I have been reading about the Holocaust lately.
Last week, I read Elie Wiesel’s Night, which tells his story of surviving the concentration camp. This week, I’m reading Primo Levi’s If This Is a Man. It makes me think: if I were there, what would I do?
Truth is, I don’t know. I don’t know if whether I would keep on fighting and trying to survive, or whether I would just let it go. I don’t know if luck is on my side – if by chance I would be able to work instead of being sent straight to the gas chamber. I don’t know if I would embrace death – if I would beg and wail or if I would be able to keep my faith.
I really don’t know.
Having a doctor for a sister makes me read a lot of medical writings too. There was this article by The New York Times about how one terminally ill patient chooses to embrace her death. Instead of dying in the hospital and trying to prolong life as much as possible, she chooses to make the remaining days useful. The author, who is a surgeon, said:
People want to share memories, pass on wisdoms and keepsakes, connect with loved ones, and to make some last contributions to the world.
And it’s true.
Remember The Fault in Our Stars? Augustus is so scared of oblivion – of not leaving a mark in the world and of being forgotten. When the time is up, I guess what we want is a life well lived, and something to be passed on to the living world.
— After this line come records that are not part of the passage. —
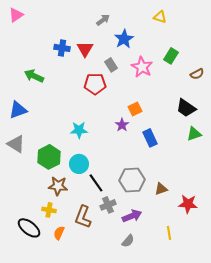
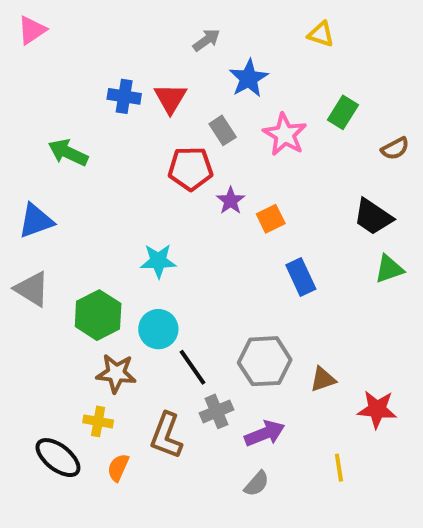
purple star: (122, 125) -> (231, 201), moved

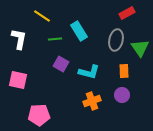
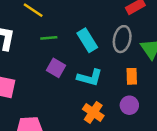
cyan rectangle: (79, 31) -> (87, 40), moved
orange cross: (92, 101) -> (93, 112), turned -36

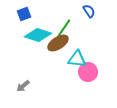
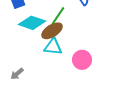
cyan triangle: (77, 59) -> (53, 47), moved

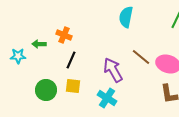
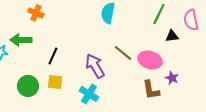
orange cross: (64, 35) -> (36, 13), moved
green arrow: (39, 44) -> (21, 40), size x1.5

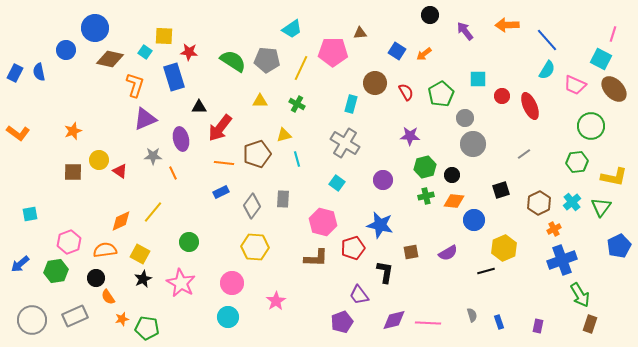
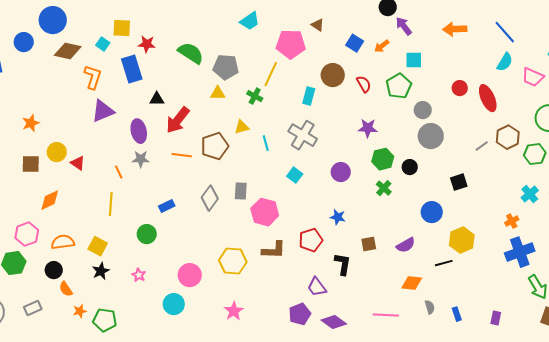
orange arrow: (507, 25) -> (455, 29), moved
purple arrow: (465, 31) -> (404, 26), moved
brown triangle: (360, 33) -> (318, 25), turned 40
gray pentagon: (267, 60) -> (226, 67), moved
yellow line: (301, 68) -> (271, 74), moved
cyan square: (478, 79) -> (414, 60), moved
gray star: (153, 156) -> (141, 159), moved
cyan line: (297, 159) -> (266, 143), moved
orange line: (173, 173) -> (119, 172), moved
blue rectangle: (221, 192) -> (167, 206), moved
green cross: (426, 196) -> (384, 188), turned -35
orange diamond: (454, 201) -> (412, 283), moved
brown hexagon: (539, 203) -> (508, 137), moved
yellow line: (153, 212) -> (111, 204), turned -35
orange diamond: (121, 221) -> (50, 200), moved
pink hexagon: (323, 222) -> (265, 212), moved
blue star: (380, 225) -> (338, 217), size x0.6
yellow hexagon: (255, 247) -> (233, 261), moved
pink star: (181, 283) -> (139, 275), size x0.5
pink star: (276, 301) -> (234, 311), moved
gray rectangle: (75, 316) -> (33, 308), size x0.7
cyan circle: (228, 317) -> (174, 304), moved
purple diamond: (394, 320) -> (334, 322), moved, turned 50

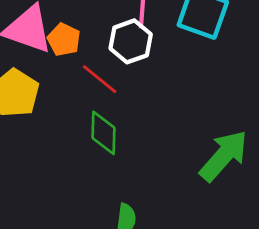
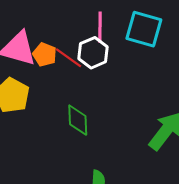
red line: (100, 79) -> (68, 58), moved

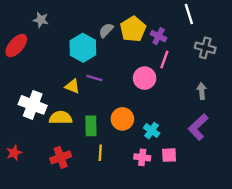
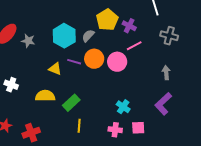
gray star: (41, 20) -> (28, 41), moved
gray semicircle: (106, 30) -> (88, 36), moved
pink line: (164, 59) -> (134, 46), turned 42
white cross: (33, 105) -> (11, 85), moved, size x0.6
orange circle: (122, 119) -> (94, 59), moved
green rectangle: (91, 126) -> (71, 103), turned 48
red cross: (61, 157) -> (31, 133), moved

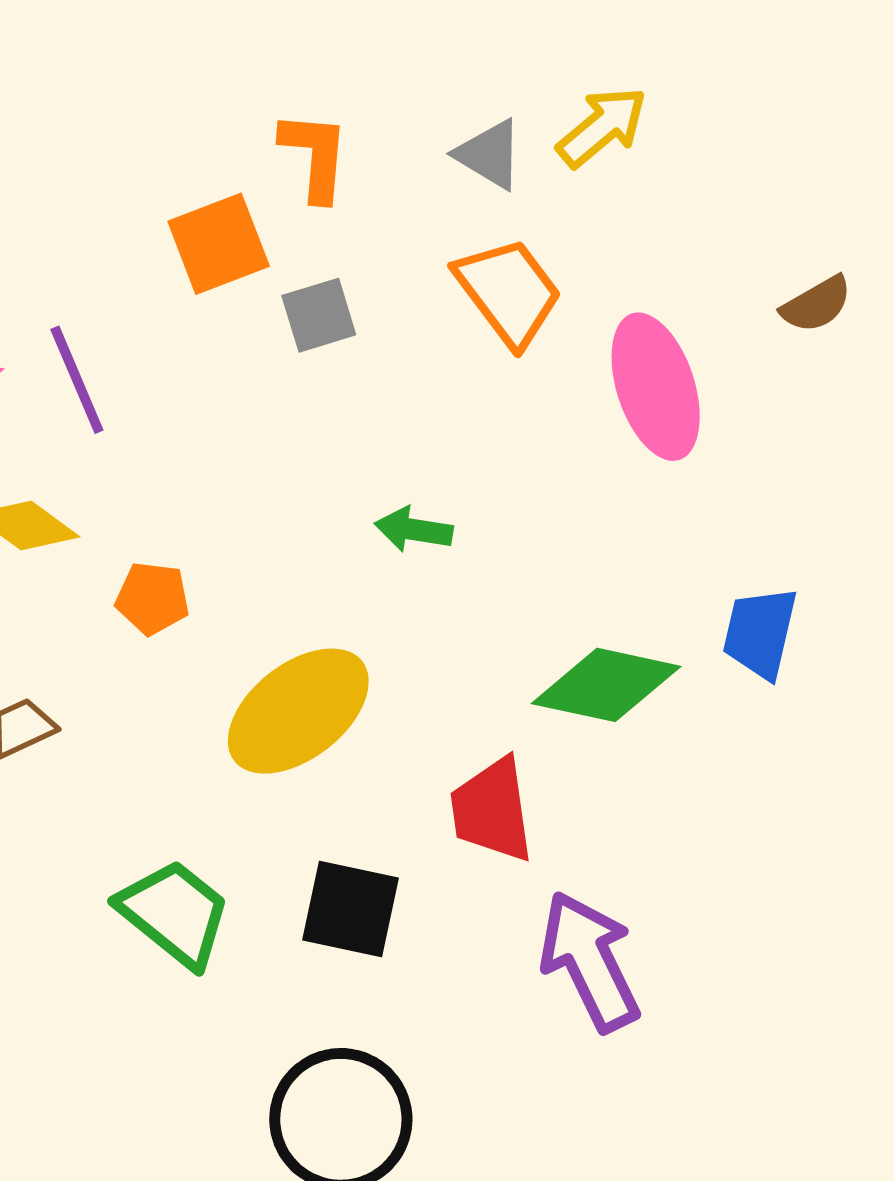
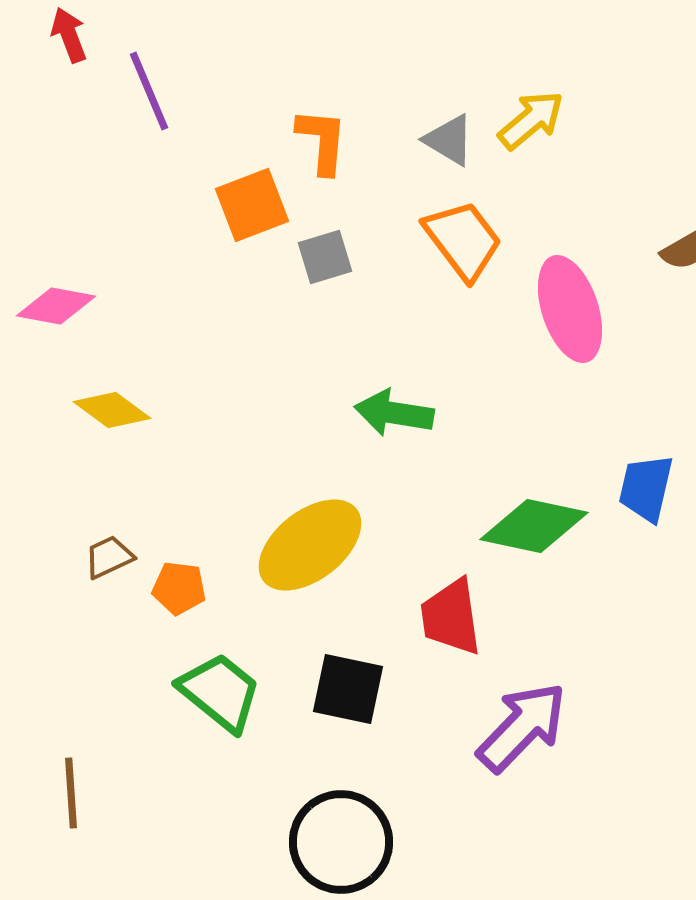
purple line: (77, 380) -> (149, 91), moved
green arrow: (414, 530) -> (394, 413), size x1.4
orange pentagon: (153, 598) -> (179, 588), moved
purple arrow: (590, 961) -> (522, 727), turned 70

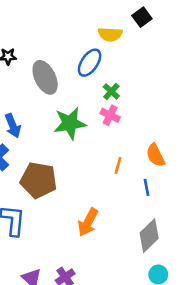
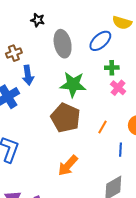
green cross: (111, 91) -> (112, 68), turned 32
pink cross: (110, 115) -> (118, 88), moved
brown pentagon: (39, 180) -> (65, 118), moved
Yes, this post talks about death – not an easy topic. It’s not something you talk while having coffee with your friends.
And yet, no one knows the future. We know, deep down, that we have no control of our own ‘fate’ and that any moment can be our last. If the time’s up, what things will you regret most in life? What are the things you would do differently? How will you face death?
A couple of years back, I read the news that three students back home died due to a car crash. It was tragic, and they were not quite seventeen. I wrote a poem about one of the girls who died, and somehow, the poem is also a reflection of me. It’s about wanting to be remembered.
I guess I have a need to leave my mark on the world. It’s silly, because there are seven billion people in this world. And I’m not sure why I have that compulsion. My best guess is like all of you, I don’t want to die. Like all of you, I want to live forever. And leaving a mark and being remembered is one way to live on – to live beyond.
But is it the most important thing?
I still haven’t figured everything out, but from all these readings and thinking about death, I think I realise one thing: life is too short to be spent on unimportant stuffs.
So the next time I’m annoyed at my boyfriend, or doing something I’ll come to regret, I’ll try to pause for a while, and think about how precious life is to be wasted being bitter or angry.
Because talking about ‘the end’ puts things into perspective. You are not going to live forever, so you might as well use the time you have wisely.